7. You Have To Self Reflect
This was a major lesson that my husband and I both learned during this first year of marriage. Although we were both confident in knowing our true selves before coming together to form our union, we both understand that people evolve. When I talk about self care and reflection, I take that very serious! We make sure that we set time aside for OURSELVES to reflect and honor the God within us. If we don’t feel complete on our own, how can we be whole for our partner? Shidddd, I didn’t marry half of a husband, I want the whole thing! Lol Likewise, when disagreements happen, keep in mind that it can never always be the other person’s fault. You can’t point the finger at your partner without taking time to look at yourself. Stop playing the blame game, and reflect on your feelings, actions, and daily behaviors.
8. Communication is Key
I may be a lot of things, but a mind reader I am not. In any type of relationship, you HAVE to communicate….even when it’s hard….even if you don’t exactly know what to say.
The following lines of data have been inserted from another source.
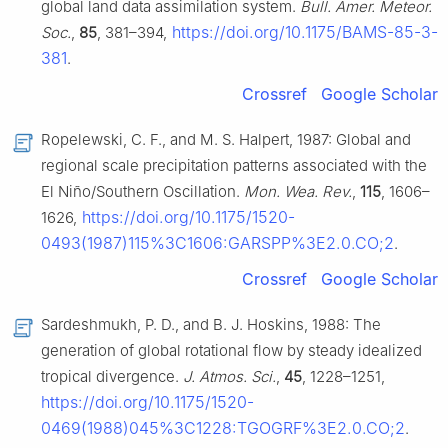
global land data assimilation system.
Bull. Amer. Meteor.
https://doi.org/10.1175/BAMS-85-3-
Soc.
,
85
, 381–394,
381
.
Crossref
Google Scholar
Ropelewski, C. F., and M. S. Halpert, 1987: Global and
regional scale precipitation patterns associated with the
El Niño/Southern Oscillation.
Mon. Wea. Rev.
,
115
, 1606–
https://doi.org/10.1175/1520-
1626,
0493(1987)115%3C1606:GARSPP%3E2.0.CO;2
.
Crossref
Google Scholar
Sardeshmukh, P. D., and B. J. Hoskins, 1988: The
generation of global rotational flow by steady idealized
tropical divergence.
J. Atmos. Sci.
,
45
, 1228–1251,
https://doi.org/10.1175/1520-
0469(1988)045%3C1228:TGOGRF%3E2.0.CO;2
.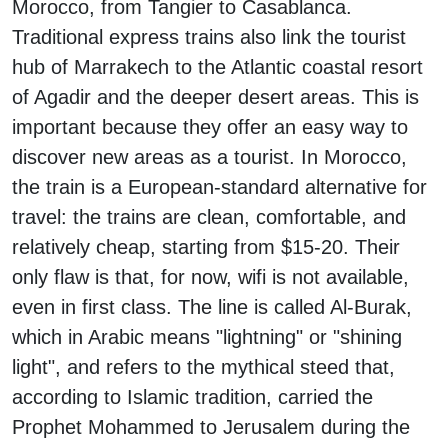
Morocco, from Tangier to Casablanca.
Traditional express trains also link the tourist
hub of Marrakech to the Atlantic coastal resort
of Agadir and the deeper desert areas. This is
important because they offer an easy way to
discover new areas as a tourist. In Morocco,
the train is a European-standard alternative for
travel: the trains are clean, comfortable, and
relatively cheap, starting from $15-20. Their
only flaw is that, for now, wifi is not available,
even in first class. The line is called Al-Burak,
which in Arabic means "lightning" or "shining
light", and refers to the mythical steed that,
according to Islamic tradition, carried the
Prophet Mohammed to Jerusalem during the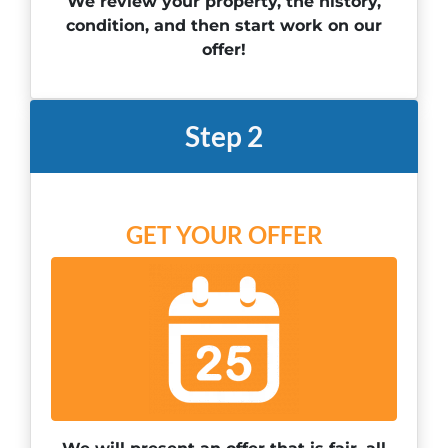
We review your property, the history,
condition, and then start work on our
offer!
Step 2
GET YOUR OFFER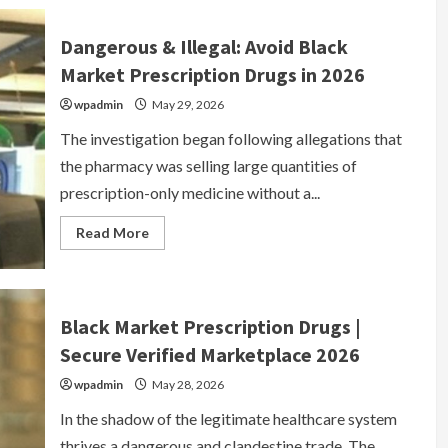
Sites
2026
|
Dangerous & Illegal: Avoid Black
Underground
Marketplace
Market Prescription Drugs in 2026
&
Goods
wpadmin
May 29, 2026
The investigation began following allegations that
the pharmacy was selling large quantities of
prescription-only medicine without a...
Read
Read More
more
about
Dangerous
&
Illegal:
Avoid
Black Market Prescription Drugs |
Black
Market
Secure Verified Marketplace 2026
Prescription
Drugs
wpadmin
in
May 28, 2026
2026
In the shadow of the legitimate healthcare system
thrives a dangerous and clandestine trade. The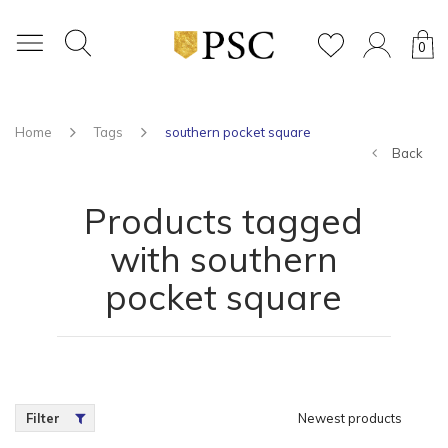
0
Home
Tags
southern pocket square
Back
Products tagged
with southern
pocket square
Filter
Newest products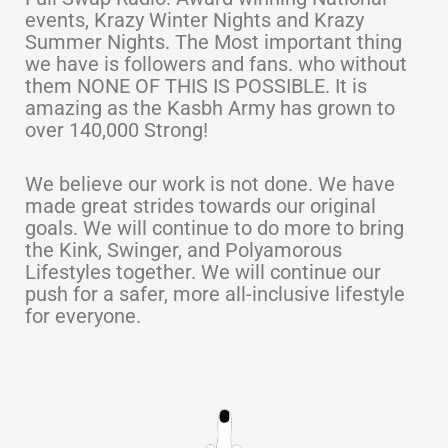
events, Krazy Winter Nights and Krazy
Summer Nights. The Most important thing
we have is followers and fans. who without
them NONE OF THIS IS POSSIBLE. It is
amazing as the Kasbh Army has grown to
over 140,000 Strong!
We believe our work is not done. We have
made great strides towards our original
goals. We will continue to do more to bring
the Kink, Swinger, and Polyamorous
Lifestyles together. We will continue our
push for a safer, more all-inclusive lifestyle
for everyone.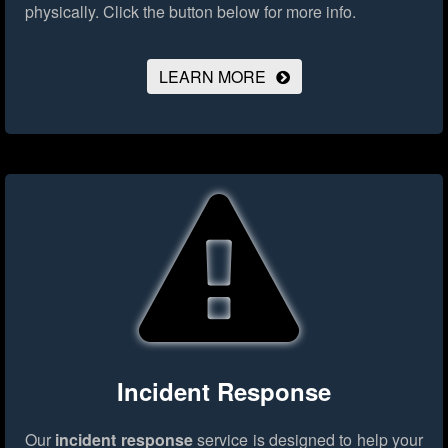
physically.
Click the button below for more info.
LEARN MORE
Incident Response
Our
incident response
service is designed to help your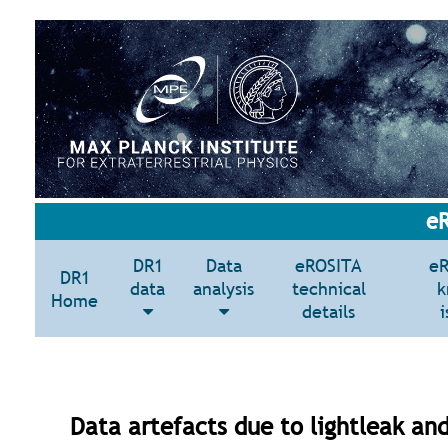
eR
DR1
Data
eROSITA
e
DR1
data
analysis
technical
k
Home
details
i
Data artefacts due to lightleak and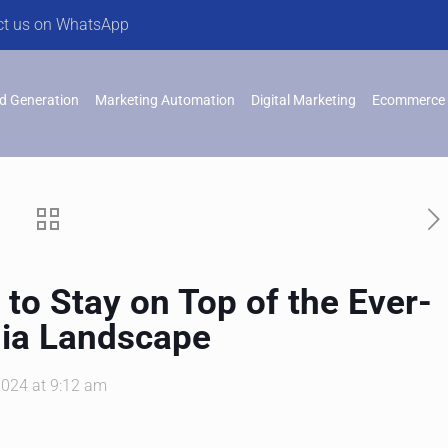
ct us on WhatsApp
d Generation
Marketing Automation
Digital Marketing
Ecommerce 
 to Stay on Top of the Ever-
dia Landscape
2024 at 9:12 am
You still have to communicate with each other. If things are heading down a rocky path, it is imperative that you two make it a priority to talk about the issues that bother you. The Silent Treatment only works for so long until you both go crazy!
9. Forgive Fast
Being mad takes up too much energy. Forgive fast and get back to the fun. Don’t get me wrong, I’m not saying that you don’t have a right to feel angry or to be upset, BUT don’t let it carry on. At the end of the day, if you know that you are meant to be with this person for ever, why waste your time being angry with each other?? Some people say “never go to bed mad”. I say “It’s okay to go to sleep mad, just don’t wake up angry.” Sleep those negative feelings away and wake up renewed and ready to love.
10. Always Say I Love You
Point. Blank. Period. I don’t care if you’re mad, I don’t care if you have to say it through your teeth, and I don’t care if you have to send a Bitmoji that says I love you too (all things that I do when I’m in feelings) but SAY IT. No day is promised and the worst thing that you can do is leave this earth with your last words being hurtful and hateful to the one that you love the most.
Are there any other married millennial couples out there? I would love to hear what lessons you may have learned during your first year of marriage. Does this blog post resonate with anyone else? Hopefully our lessons learned can be used as tools for those of you who are in a committed relationship.